Let’s go one step further. If you review for suboptimal diagnoses such as Z74.01, Bed confinement status, which might actually indicate a possible functional quadriplegia, what happens if the clinicians never explicitly document that the patient is bedridden? What happens if the clinician documents “history of?” If the rule is set to exclude conditions specified as “history of,” you miss out on diagnoses that are actually current and were just incorrectly characterized by the provider.

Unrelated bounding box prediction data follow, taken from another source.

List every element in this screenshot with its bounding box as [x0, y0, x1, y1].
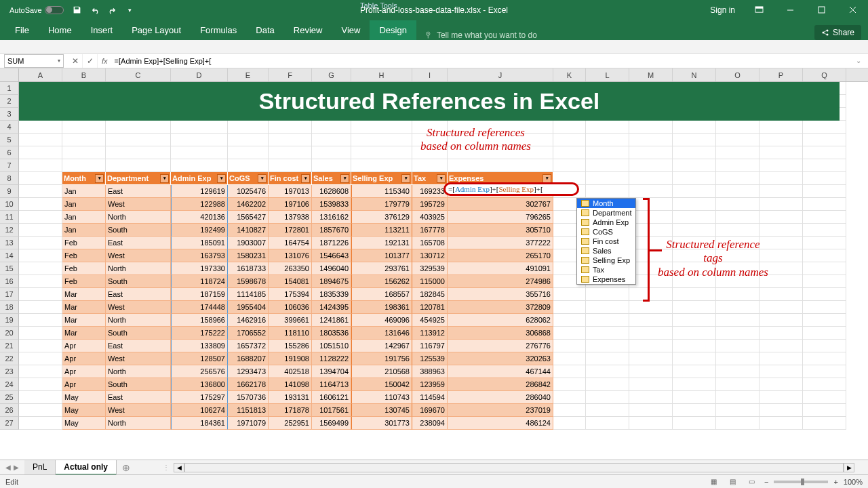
sign-in-link[interactable]: Sign in — [702, 5, 743, 15]
table-cell[interactable]: 142967 — [351, 340, 412, 352]
table-cell[interactable]: 293761 — [351, 262, 412, 275]
cell[interactable] — [19, 159, 62, 172]
autocomplete-item[interactable]: Month — [577, 199, 635, 208]
row-header[interactable]: 27 — [0, 417, 19, 430]
cell[interactable] — [553, 378, 586, 391]
cell[interactable] — [716, 301, 760, 314]
table-cell[interactable]: 1565427 — [228, 211, 269, 224]
filter-dropdown-icon[interactable]: ▾ — [217, 174, 226, 183]
cell[interactable] — [586, 301, 629, 314]
column-header[interactable]: O — [716, 68, 760, 81]
table-cell[interactable]: 491091 — [448, 262, 553, 275]
table-cell[interactable]: 274986 — [448, 275, 553, 288]
cell[interactable] — [716, 134, 760, 146]
cell[interactable] — [586, 159, 629, 172]
row-header[interactable]: 8 — [0, 172, 19, 185]
cell[interactable] — [19, 211, 62, 224]
cell[interactable] — [19, 378, 62, 391]
cell[interactable] — [19, 198, 62, 211]
cell[interactable] — [716, 404, 760, 417]
table-header-tax[interactable]: Tax▾ — [412, 172, 448, 185]
save-icon[interactable] — [69, 2, 85, 18]
table-cell[interactable]: 1539833 — [312, 198, 351, 211]
table-cell[interactable]: 115340 — [351, 185, 412, 198]
cell[interactable] — [586, 340, 629, 352]
cell[interactable] — [673, 185, 716, 198]
row-header[interactable]: 11 — [0, 211, 19, 224]
table-cell[interactable]: 1570736 — [228, 391, 269, 404]
sheet-nav-prev-icon[interactable]: ◀ — [5, 464, 11, 471]
cell[interactable] — [673, 211, 716, 224]
cell[interactable] — [586, 352, 629, 365]
table-cell[interactable]: 154081 — [269, 275, 312, 288]
table-cell[interactable]: 123959 — [412, 378, 448, 391]
column-header[interactable]: A — [19, 68, 62, 81]
cell[interactable] — [673, 378, 716, 391]
cell[interactable] — [312, 159, 351, 172]
table-cell[interactable]: 1496040 — [312, 262, 351, 275]
table-cell[interactable]: 1114185 — [228, 288, 269, 301]
row-header[interactable]: 24 — [0, 378, 19, 391]
table-cell[interactable]: 185091 — [171, 237, 228, 249]
cell[interactable] — [553, 340, 586, 352]
table-cell[interactable]: Jan — [62, 185, 106, 198]
table-cell[interactable]: 101377 — [351, 249, 412, 262]
table-cell[interactable]: Mar — [62, 301, 106, 314]
autocomplete-item[interactable]: Admin Exp — [577, 218, 635, 227]
table-cell[interactable]: 1293473 — [228, 365, 269, 378]
table-cell[interactable]: 137938 — [269, 211, 312, 224]
cell[interactable] — [803, 404, 846, 417]
table-cell[interactable]: 1051510 — [312, 340, 351, 352]
cell[interactable] — [553, 327, 586, 340]
cell[interactable] — [269, 146, 312, 159]
cell[interactable] — [19, 275, 62, 288]
table-cell[interactable]: South — [106, 327, 171, 340]
table-header-department[interactable]: Department▾ — [106, 172, 171, 185]
cell[interactable] — [716, 288, 760, 301]
table-cell[interactable]: 175297 — [171, 391, 228, 404]
table-header-admin-exp[interactable]: Admin Exp▾ — [171, 172, 228, 185]
cell[interactable] — [553, 404, 586, 417]
table-cell[interactable]: Jan — [62, 198, 106, 211]
ribbon-tab-view[interactable]: View — [332, 20, 370, 40]
table-cell[interactable]: Apr — [62, 365, 106, 378]
table-cell[interactable]: 286040 — [448, 391, 553, 404]
cell[interactable] — [586, 288, 629, 301]
cell[interactable] — [803, 365, 846, 378]
column-header[interactable]: G — [312, 68, 351, 81]
cell[interactable] — [803, 378, 846, 391]
column-header[interactable]: B — [62, 68, 106, 81]
cell[interactable] — [760, 134, 803, 146]
table-cell[interactable]: 110743 — [351, 391, 412, 404]
table-cell[interactable]: West — [106, 352, 171, 365]
cell[interactable] — [760, 378, 803, 391]
table-cell[interactable]: 156262 — [351, 275, 412, 288]
table-cell[interactable]: 1803536 — [312, 327, 351, 340]
table-cell[interactable]: 198361 — [351, 301, 412, 314]
table-cell[interactable]: 1017561 — [312, 404, 351, 417]
cancel-formula-icon[interactable]: ✕ — [68, 54, 83, 68]
table-cell[interactable]: 1598678 — [228, 275, 269, 288]
cell[interactable] — [716, 211, 760, 224]
autocomplete-item[interactable]: Selling Exp — [577, 256, 635, 265]
row-header[interactable]: 22 — [0, 352, 19, 365]
table-cell[interactable]: 192499 — [171, 224, 228, 237]
cell[interactable] — [553, 391, 586, 404]
cell[interactable] — [803, 417, 846, 430]
row-header[interactable]: 21 — [0, 340, 19, 352]
cell[interactable] — [269, 134, 312, 146]
cell[interactable] — [803, 198, 846, 211]
table-cell[interactable]: 179779 — [351, 198, 412, 211]
cell[interactable] — [586, 391, 629, 404]
cell[interactable] — [673, 314, 716, 327]
column-header[interactable]: E — [228, 68, 269, 81]
cell[interactable] — [673, 301, 716, 314]
cell[interactable] — [351, 121, 412, 134]
table-cell[interactable]: 237019 — [448, 404, 553, 417]
cell[interactable] — [228, 121, 269, 134]
filter-dropdown-icon[interactable]: ▾ — [160, 174, 169, 183]
table-header-fin-cost[interactable]: Fin cost▾ — [269, 172, 312, 185]
table-cell[interactable]: Jan — [62, 224, 106, 237]
table-cell[interactable]: 141098 — [269, 378, 312, 391]
table-cell[interactable]: 1835339 — [312, 288, 351, 301]
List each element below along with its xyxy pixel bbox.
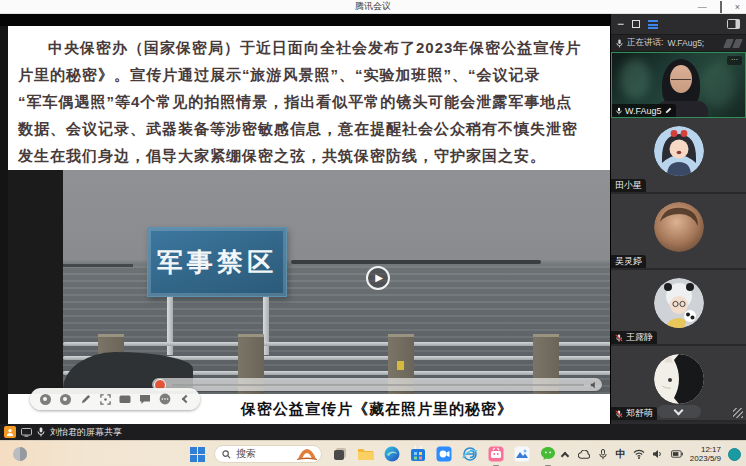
chat-bubble-icon[interactable]	[139, 393, 151, 405]
mouse-icon[interactable]	[40, 394, 51, 405]
speaking-prefix: 正在讲话:	[627, 37, 663, 49]
wifi-icon[interactable]	[633, 448, 645, 460]
select-frame-icon[interactable]	[99, 393, 111, 405]
avatar-cartoon-girl	[654, 126, 704, 176]
sign-text: 军事禁区	[157, 245, 277, 280]
sidebar-stop-icon[interactable]	[632, 20, 640, 28]
speaker-name-label: W.FAug5	[625, 106, 662, 116]
sign-post	[167, 297, 173, 355]
search-box[interactable]: 搜索	[214, 445, 322, 463]
progress-track[interactable]	[172, 384, 584, 386]
sidebar-resize-handle[interactable]	[733, 408, 743, 418]
mic-icon	[37, 427, 45, 437]
mic-on-icon	[616, 107, 622, 115]
play-button[interactable]: ▶	[366, 266, 390, 290]
collapse-toolbar-icon[interactable]	[179, 393, 191, 405]
mic-muted-icon	[615, 410, 623, 418]
participant-tile[interactable]: 田小星	[611, 118, 746, 194]
video-caption: 保密公益宣传片《藏在照片里的秘密》	[241, 400, 513, 419]
start-button[interactable]	[190, 447, 205, 462]
task-view-icon[interactable]	[331, 446, 348, 463]
collapse-participants-button[interactable]	[657, 405, 701, 418]
participant-tile[interactable]: 郑舒萌	[611, 346, 746, 422]
pink-video-app-icon[interactable]	[487, 446, 504, 463]
annotation-toolbar	[30, 388, 200, 410]
input-method-indicator[interactable]: 中	[616, 447, 626, 461]
share-info-bar: 刘怡君的屏幕共享	[0, 424, 746, 440]
docs-app-icon[interactable]	[513, 446, 530, 463]
speaking-name: W.FAug5;	[667, 38, 704, 48]
meeting-area: 中央保密办（国家保密局）于近日面向全社会发布了2023年保密公益宣传片 片里的秘…	[0, 14, 746, 440]
notification-badge[interactable]	[728, 448, 741, 461]
more-tools-icon[interactable]	[159, 393, 171, 405]
clock[interactable]: 12:17 2023/5/9	[690, 445, 721, 463]
pen-icon[interactable]	[79, 393, 91, 405]
participants-sidebar: − 正在讲话: W.FAug5; ···	[610, 14, 746, 424]
screen-share-icon	[21, 428, 32, 437]
ie-icon[interactable]	[461, 446, 478, 463]
share-info-label: 刘怡君的屏幕共享	[50, 426, 122, 439]
window-titlebar: 腾讯会议 — ×	[0, 0, 746, 14]
widgets-icon[interactable]	[12, 446, 28, 462]
tray-mic-icon[interactable]	[597, 448, 609, 460]
speaking-mic-icon	[616, 39, 623, 48]
date: 2023/5/9	[690, 454, 721, 463]
speaking-status-bar: 正在讲话: W.FAug5;	[611, 34, 746, 52]
green-chat-app-icon[interactable]	[539, 446, 556, 463]
breakwater-left	[63, 264, 133, 267]
breakwater	[291, 260, 541, 264]
minimize-icon[interactable]: —	[698, 0, 707, 14]
warning-sticker	[397, 361, 404, 370]
participant-name: 郑舒萌	[626, 407, 653, 420]
video-progress-bar[interactable]	[152, 378, 602, 391]
sidebar-minimize-icon[interactable]: −	[617, 14, 624, 34]
laser-pointer-icon[interactable]	[60, 394, 71, 405]
search-highlight-image[interactable]	[296, 447, 318, 461]
edge-icon[interactable]	[383, 446, 400, 463]
participant-name: 吴灵婷	[615, 255, 642, 268]
tray-expand-icon[interactable]	[559, 448, 571, 460]
avatar-cat	[654, 354, 704, 404]
tile-more-icon[interactable]: ···	[727, 56, 742, 65]
speaker-icon[interactable]	[652, 448, 664, 460]
window-title: 腾讯会议	[355, 0, 391, 13]
active-speaker-video[interactable]: ··· W.FAug5	[611, 52, 746, 118]
list-view-icon[interactable]	[648, 20, 658, 29]
participant-tile[interactable]: 王露静	[611, 270, 746, 346]
windows-taskbar: 搜索	[0, 440, 746, 466]
onedrive-cloud-icon[interactable]	[578, 448, 590, 460]
edit-pen-icon[interactable]	[665, 107, 672, 114]
video-background	[620, 59, 650, 99]
maximize-icon[interactable]	[720, 1, 722, 13]
close-icon[interactable]: ×	[735, 0, 740, 14]
meeting-app-icon[interactable]	[435, 446, 452, 463]
participant-name: 王露静	[626, 331, 653, 344]
sidebar-header: −	[611, 14, 746, 34]
time: 12:17	[690, 445, 721, 454]
avatar-photo-woman	[654, 202, 704, 252]
watermark-icon	[725, 39, 741, 48]
chevron-down-icon	[674, 405, 684, 415]
play-icon: ▶	[375, 273, 383, 283]
search-icon	[222, 450, 231, 459]
battery-icon[interactable]	[671, 448, 683, 460]
store-icon[interactable]	[409, 446, 426, 463]
presenter-icon	[4, 426, 16, 438]
search-placeholder: 搜索	[236, 447, 291, 461]
military-zone-sign: 军事禁区	[147, 227, 287, 297]
speaker-figure	[671, 75, 691, 80]
avatar-panda-hat	[654, 278, 704, 328]
file-explorer-icon[interactable]	[357, 446, 374, 463]
layout-toggle-icon[interactable]	[727, 19, 740, 29]
mic-muted-icon	[615, 334, 623, 342]
camera-icon[interactable]	[119, 393, 131, 405]
participant-tile[interactable]: 吴灵婷	[611, 194, 746, 270]
video-background	[701, 63, 735, 107]
participant-name: 田小星	[615, 179, 642, 192]
volume-icon[interactable]	[590, 381, 598, 389]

This is why human review of the EHR verifying the CAC is so crucial. The utility of the CDIS is to read between the lines and respond to suggestive clinical indicators. A good coder will also recognize conditions that are intimated but not documented, and will refer to the CDIS for consideration of a potential query. A human being can assess the context of the entirety of the documentation, whereas a computer has an algorithm that samples many words before and after the index term; I just do not think these actions are equivalent. Totally surrendering coding to a computerized algorithm is analogous to completely relinquishing medical diagnosis determination to Watson.
I am not even addressing the issue of sequencing. Algorithms may be able to manipulate the codes to determine maximal relative weight and severity of illness/risk of mortality calculations, but they cannot adjust for the nuances of the coding rules and guidelines. It requires human involvement by a certified coder. And don’t get me started on procedures. I have to confess that even I, an emergency physician for 25 years but not a real coder, often scratch my head at operative notes and have no clue whether I am missing a PCS code.
Why do organizations use CAC? As we approached implementation of ICD-10, institutions were grasping at ways to improve coder productivity. There is a reduction of coder time of approximately 20 percent when they are essentially second-pass reviewing CAC. This results in a significant and quite desirable increase in productivity.
However, there is an approximately 20-percent projected decrease in accuracy if one were to use CAC exclusively. So clearly, the optimal process is to perform primary CAC and secondary coder review. I would add to this system a strategic third-pass audit for accuracy and completeness, and let me explain why.
It is my opinion that reviewing CAC may lead coders to fall prey to certain cognitive biases I alluded to initially regarding Watson, the diagnostician, because these biases are usually referred to in the practice of clinical medicine. Coders reviewing CAC may anchor, like picking up a code early on in a record and not acknowledging further specificity that would take them to a different, more granular ICD-10 code. In their haste to produce, they might miss linkage or qualifiers that would change a code completely. They may perform premature closure, or search satisficing, which means failing to continue to look for additional diagnoses after CAC has identified those diagnoses it was able to find. This means they might confirm the set that the computer picked up, but out of expediency fail to scrutinize the documentation for additional conditions that were overlooked.
Convenience is compelling, but complacency is concerning. I stipulate that without the check and balance of a recurring “third-level” quality review of a subset of records, coders might allow their secondary review of CAC to become cursory, and not substantive. This would be a serious mistake; it would deflate quality metrics and reimbursement, and lead us right back into the clinical validation denials morass.
It is best to remember that technology is a tool, not a replacement, for people.